In my experience, DM's are much more into D&D than the average player (though of the 13 players involved in the 3 campaigns I run, 2 are DM's of their own campaigns).
Players maybe get a PHB (some borrow), maybe get a avatar (about half borrow), and maybe get dice (about half). A few get a few more books. Upper middle spending (own their own basics, but no more) is $35 + $20 + $5 = $60, for multiple years of playing; amortized it's something like $20 a year -- much more is spent on beer and food for the games! Low end spend (borrower) = $0. Highest spend (own stuff plus buy occassionally) = $60-120 a year.
My spend was probably $1000-$1200 a year in the early years of 3.0. It's less now, because there's much less interesting stuff out there. Last month, I went into to FLGS. I bought two issues of Dungeon in one, and a DCC adventure in the other. So, maybe $50 a month, or $600 a year.
So in my world, the DM spends $600, the average player $20, that means 30x as much for DM's, or total spending by 3 DM's across the 13 + me folks in my games = $1800, total spending by pure players = $220, so DM spending is 90% of the total.
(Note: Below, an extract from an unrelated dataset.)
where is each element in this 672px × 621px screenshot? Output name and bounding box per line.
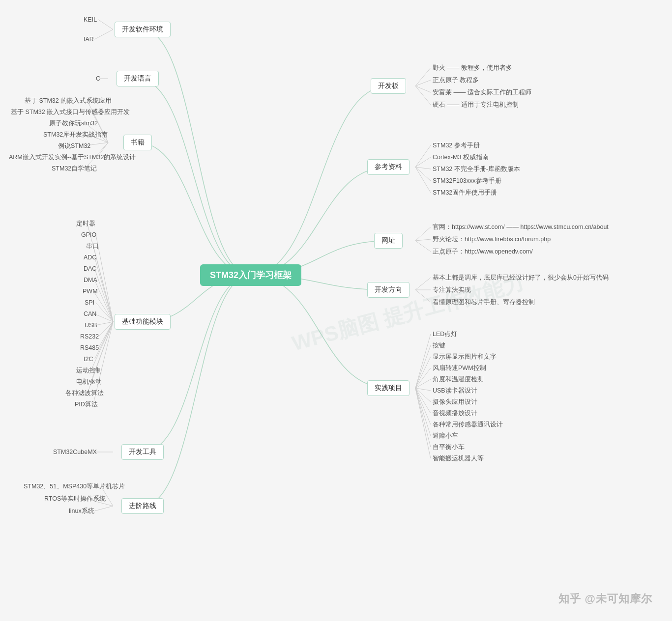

Seems about right.
WOTC seems to think it's the other way, with lots of "player advantage" books lately, but it doesn't apply for my groups for 3 reasons:
- I'm old school, and I don't play very often. Once every two months in person. Continuously over email, which is so slow and haphazard it equals once every 4 months or so. And 1-2 times a year with my oldest campaign, in another time zone I visit 1-2 times a year. I don't like a lot of unnecessary extra rules and "world changes" between sessions, so I ban everything that's not specifically approved. I also don't like spending a lot of money to "break" my game, so I don't buy crunch books myself either. Instead, I buy TONS of adventures, to read for fun, to run, and to swipe bits from.
- Most of my players don't like spending a lot of money on D&D, and instead mooch off my stuff. I'm totally OK with this, as I'm buying it anyhow, and everybody in my games is a real world friend first.
- My players aren't into 3e ish weirdness. They're a mix of old schoolers who learned under 1st Edition, and brand new players who understand the world to be like LOTR. Neither brand of player is interested in playing half dragon fiendish dire vampire soul thief/accountants in spikey bondage armor.
Somebody like Aragorn only different in X, Y, and Z ways is more like it.